A1: A total of 17 States qualify for TANF Supplemental Funds for FY 2010. They are as follows: Alabama, Alaska, Arizona, Arkansas, Colorado, Florida, Georgia, Idaho, Louisiana, Mississippi, Montana, Nevada, New Mexico, North Carolina, Tennessee, Texas, and Utah.
Q1: Did the Recovery Act include a change in the use of unspent Federal TANF funds carried over into a succeeding fiscal year?
A1: Yes. The Recovery Act includes a provision that lifts the restriction on unspent Federal TANF funds reserved or “carried over” into a succeeding fiscal year. Previously, carry-over funds could only be used to provide assistance (the ongoing basic needs payment, and supportive services such as transportation and child care to families not employed). Now jurisdictions (States, Territories, D.C., and Tribes) may use any unspent Federal TANF money from a prior fiscal year to provide any allowable TANF benefit, service, or activity – i.e., not just assistance.
Q2: Is it possible to transfer any of the carry-over money to the Social Services Block Grant Program and/or the Child Care and Development Block Grant Program?
A2: No. This part of the law did not change. States, D.C., and Territories may only transfer up to 30% of their current fiscal year Federal TANF block grant funds to these programs. (The transfer provision has never applied to Tribes operating approved Tribal TANF programs.) Jurisdictions must spend any carry-over funds in their TANF programs.

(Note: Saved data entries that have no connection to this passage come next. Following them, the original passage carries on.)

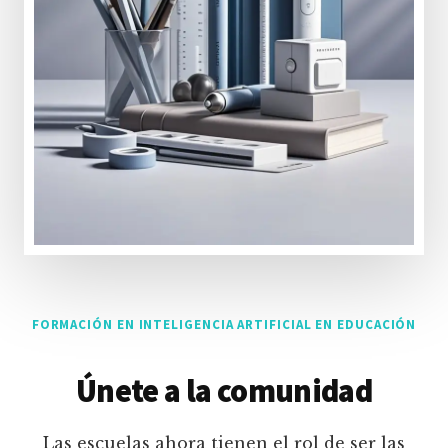
FORMACIÓN EN INTELIGENCIA ARTIFICIAL EN EDUCACIÓN
Únete a la comunidad
Las escuelas ahora tienen el rol de ser las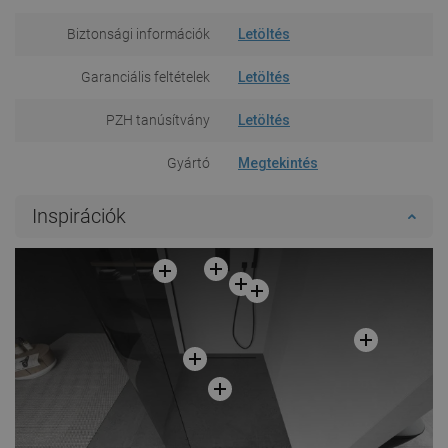
Biztonsági információk
Letöltés
Garanciális feltételek
Letöltés
PZH tanúsítvány
Letöltés
Gyártó
Megtekintés
Inspirációk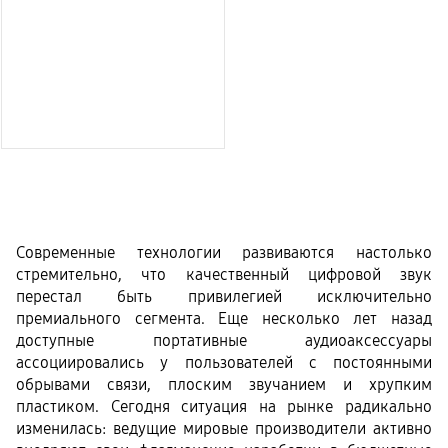
Современные технологии развиваются настолько 
стремительно, что качественный цифровой звук 
перестал быть привилегией исключительно 
премиального сегмента. Еще несколько лет назад 
доступные портативные аудиоаксессуары 
ассоциировались у пользователей с постоянными 
обрывами связи, плоским звучанием и хрупким 
пластиком. Сегодня ситуация на рынке радикально 
изменилась: ведущие мировые производители активно 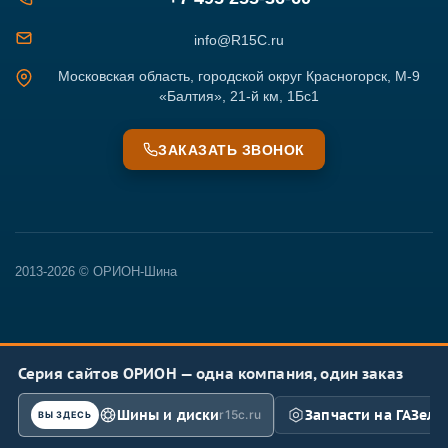
info@R15C.ru
Московская область, городской округ Красногорск, М-9
«Балтия», 21-й км, 1Бс1
ЗАКАЗАТЬ ЗВОНОК
2013-2026 © ОРИОН-Шина
Серия сайтов ОРИОН — одна компания, один заказ
Шины и диски
Запчасти на ГАЗель
r15c.ru
ВЫ ЗДЕСЬ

Q3: Is this change permanent?
A3: Yes.
Q4: Can TANF carry-over funds be used for non-assistance poverty reduction programs?
A4: Yes, the ARRA allows jurisdictions administering TANF programs to use TANF program funds carried over from a prior year for any allowable TANF benefit, service, or activity. Prior to FY 2009, these funds could be used to provide assistance to needy families. However, such carry-over funds may not be transferred to either the CCDF or the SSBG programs.
Q1: Did the Recovery Act include a change in calculating a State’s caseload reduction credit for determining the work participation rate it must meet?
A1: Yes, the caseload reduction credit reduces a State’s required work participation rate for a fiscal year by the decline in its caseload between FY 2005 and the year prior to the current fiscal year, called the comparison year. The Recovery Act allows a State to substitute the lower of the FY 2007 or FY 2008 caseload for the normal comparison-year caseload in FYs 2009, 2010, and 2011. This means that if a State serves more TANF families in the normal comparison year than it did in FYs 2007 or 2008, this provision holds the State harmless in the caseload reduction credit calculation. This lowers the State’s target work participation rate for that year compared to what it would have been had we used the normal comparison year.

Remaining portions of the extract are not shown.